» ACTIVITY
Reproduce the entries beneath exactly, without their images.

» Data records

+---+

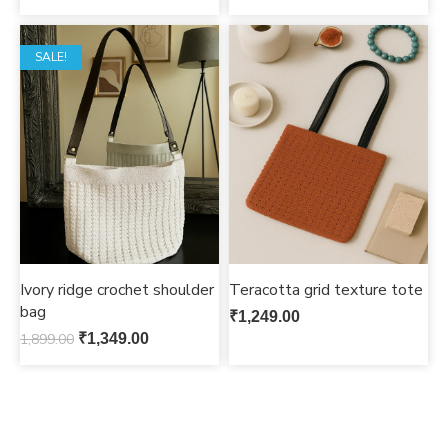
SALE!
Ivory ridge crochet shoulder
Teracotta grid texture tote
bag
₹
1,249.00
1,899.00
₹
1,349.00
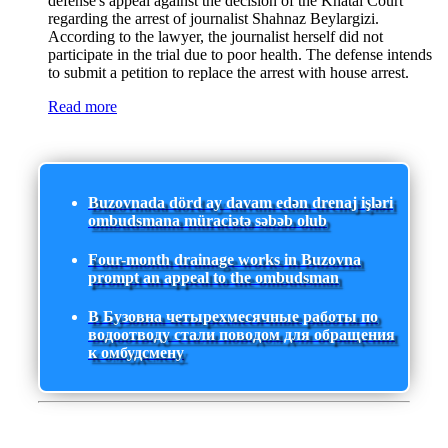
defense's appeal against the decision of the Khatai Court
regarding the arrest of journalist Shahnaz Beylargizi.
According to the lawyer, the journalist herself did not
participate in the trial due to poor health. The defense intends
to submit a petition to replace the arrest with house arrest.
Read more
Buzovnada dörd ay davam edən drenaj işləri
ombudsmana müraciətə səbəb olub
Four-month drainage works in Buzovna
prompt an appeal to the ombudsman
В Бузовна четырехмесячные работы по
водоотводу стали поводом для обращения
к омбудсмену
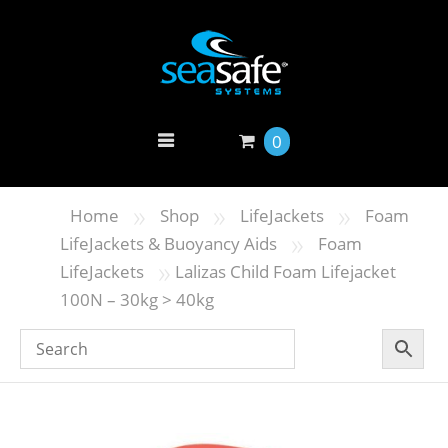
0
»
»
»
Home
Shop
LifeJackets
Foam
»
LifeJackets & Buoyancy Aids
Foam
»
LifeJackets
Lalizas Child Foam Lifejacket
100N – 30kg > 40kg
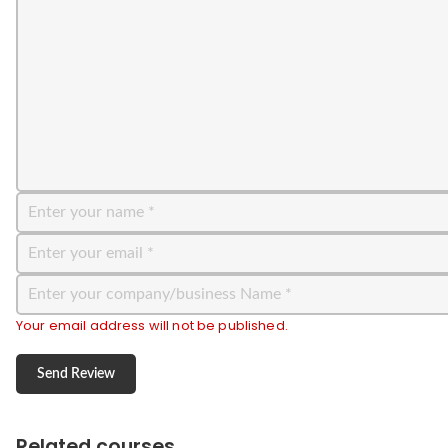
Your email address will not be published.
Related courses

+---+

» ANSWER BOX
SALE!
Ivory ridge crochet shoulder
Teracotta grid texture tote
bag
₹
1,249.00
1,899.00
₹
1,349.00
defense's appeal against the decision of the Khatai Court
regarding the arrest of journalist Shahnaz Beylargizi.
According to the lawyer, the journalist herself did not
participate in the trial due to poor health. The defense intends
to submit a petition to replace the arrest with house arrest.
Read more
Buzovnada dörd ay davam edən drenaj işləri
ombudsmana müraciətə səbəb olub
Four-month drainage works in Buzovna
prompt an appeal to the ombudsman
В Бузовна четырехмесячные работы по
водоотводу стали поводом для обращения
к омбудсмену
0
»
»
»
Home
Shop
LifeJackets
Foam
»
LifeJackets & Buoyancy Aids
Foam
»
LifeJackets
Lalizas Child Foam Lifejacket
100N – 30kg > 40kg
Your email address will not be published.
Related courses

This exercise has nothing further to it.